His follow-up documentaries included the 1983 production, “Unknown Chaplin”, which presented Chaplin’s outtakes and rushes from his films in an attempt to understand how he arrived at the meticulously-rehearsed and perfectly-timed scenes that made their way into the final films; “Buster Keaton: A Hard Act to Follow” was an exhaustive study of the deadpan comic’s long and often complex career; and “Harold Lloyd: The Third Genius” helped introduce new viewers to the work of one of silent comedy’s supreme artists.

Next, Brownlow and Gill tackled the life and work of D.W. Griffith, in “D.W. Griffith: The Father of Film”, where they did a remarkable job examining the wide variety of films that Griffith created beyond his major masterworks like “The Birth of a Nation” and “Intolerance”. This documentary, which aired on PBS’ “American Masters” series, was followed with the massive, six-part “Cinema Europe: The Other Hollywood”, which examined major national film industries from Europe during the silent period.

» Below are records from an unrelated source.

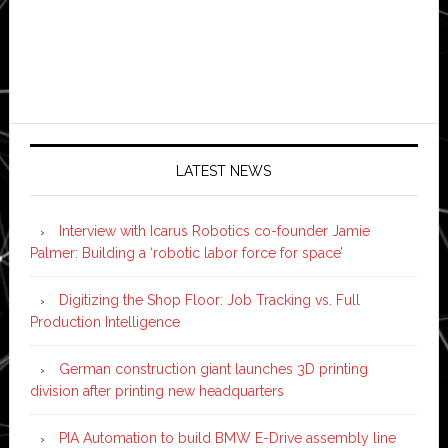
LATEST NEWS
Interview with Icarus Robotics co-founder Jamie
Palmer: Building a ‘robotic labor force for space’
Digitizing the Shop Floor: Job Tracking vs. Full
Production Intelligence
German construction giant launches 3D printing
division after printing new headquarters
PIA Automation to build BMW E-Drive assembly line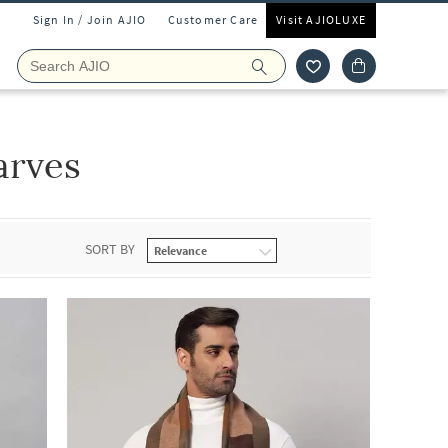
Sign In / Join AJIO
Customer Care
Visit AJIOLUXE
arves
SORT BY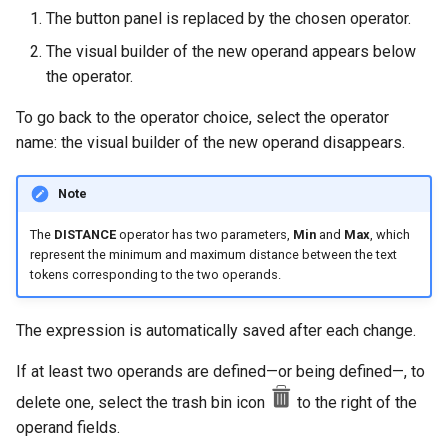
The button panel is replaced by the chosen operator.
The visual builder of the new operand appears below
the operator.
To go back to the operator choice, select the operator
name: the visual builder of the new operand disappears.
Note
The
DISTANCE
operator has two parameters,
Min
and
Max
, which
represent the minimum and maximum distance between the text
tokens corresponding to the two operands.
The expression is automatically saved after each change.
If at least two operands are defined—or being defined—, to
delete one, select the trash bin icon
to the right of the
operand fields.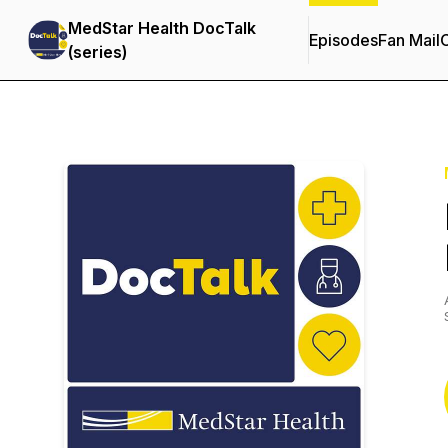
MedStar Health DocTalk
Episodes
Fan Mail
C
(series)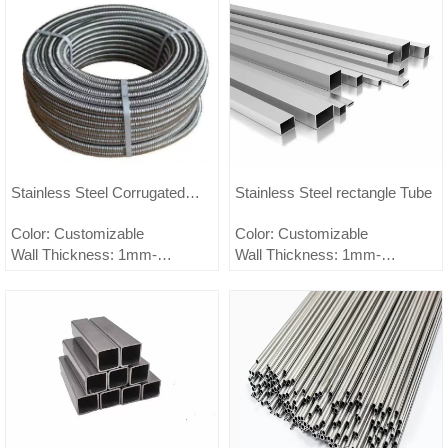
Stainless Steel Corrugated
Stainless Steel rectangle Tube
Pipe
Color: Customizable
Color: Customizable
Wall Thickness: 1mm-
Wall Thickness: 1mm-
150mm,customizable
150mm,customizable
Outer Diameter: 0.5mm-
Outer Diameter: 0.5mm-
2500mm,customizable
2500mm,customizable
Material:
Material: 321/321H
200Series;300Series;400Series
Surface treatment: embossed,
Surface treatment:
brushed, mirror, sandblasted,
BA/2B/#1/#3/#4/8K/HL/2D/1D/etc.
anti-fingerprint,
Customizable
electroplated.2B-NO.1-NO.4-
Minimum order quantity: 1 ton
BA-8K-HL-2D-Embossed.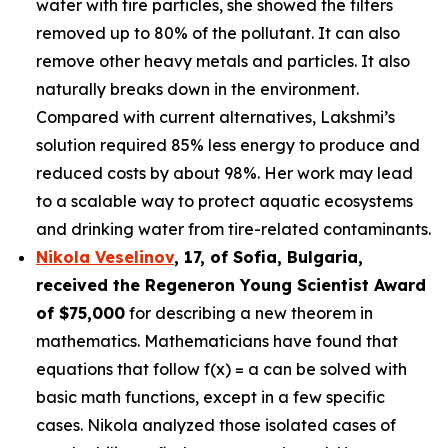
water with tire particles, she showed the filters
removed up to 80% of the pollutant. It can also
remove other heavy metals and particles. It also
naturally breaks down in the environment.
Compared with current alternatives, Lakshmi’s
solution required 85% less energy to produce and
reduced costs by about 98%. Her work may lead
to a scalable way to protect aquatic ecosystems
and drinking water from tire-related contaminants.
Nikola Veselinov
, 17, of Sofia, Bulgaria
,
received the
Regeneron Young Scientist Award
of $75,000
for describing a new theorem in
mathematics. Mathematicians have found that
equations that follow f(x) = a can be solved with
basic math functions, except in a few specific
cases. Nikola analyzed those isolated cases of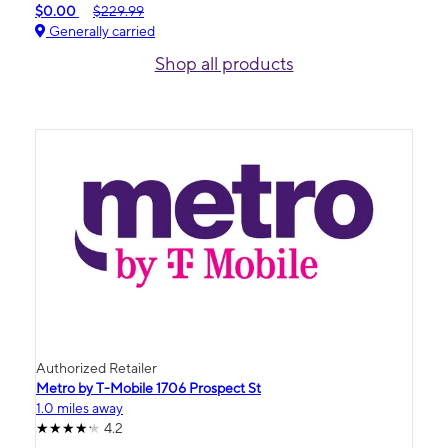
$0.00
$229.99
Generally carried
Shop all products
Authorized Retailer
Metro by T-Mobile 1706 Prospect St
1.0 miles away
4.2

After David Gill’s passing in 1997, Brownlow went on to continue to produce a number of other excellent documentaries, including “Universal Horror”, “Lon Chaney: A Thousand Faces” and “Cecil B. DeMille: American Epic”.

Brownlow’s commitment to film preservation is an inspiration to anyone who cares about the legacy of the cinema.

His most notable achievement in this field was the painstaking re-construction of Abel Gance’s 1927 masterpiece, “Napoleon”, a staggering technical achievement. Thankfully, Gance lived long enough to see the restoration work as well as the renewed praise for his film.

These are just some of the contributions Brownlow has made to the preservation of silent film, not just in the literal sense of saving and restoring so many films, but in the larger sense of creating an awareness of the history, and generating so much passion from new generations of historians, researchers and fans.

Brownlow’s emphasis on first-hand accounts in his research cannot be overemphasized.

His book, “The Parade’s Gone By”, provided many such accounts from the people he was writing about, an approach he used with his “Hollywood” series a decade later. In doing so, Brownlow allowed his subjects to really speak for themselves, to tell their own stories. Following the broadcast of “Hollywood”, Brownlow wrote the companion book, “Hollywood: The Pioneers”, which offered an informative account of the era as well as a number of excellent stills from the films he wrote about.

Like the best historians, Brownlow’s passion for films comes through loud and clear in his work, and has inspired countless people to pursue studying film. Brownlow has always treated silent film with respect, restoring films to their original glory with thoughtful musical scores that enhance the viewing experience.

Because of his demonstrated commitment to preserving Hollywood’s own cinematic heritage, I can think of no one more deserving of being recognized by the Academy than Kevin Brownlow.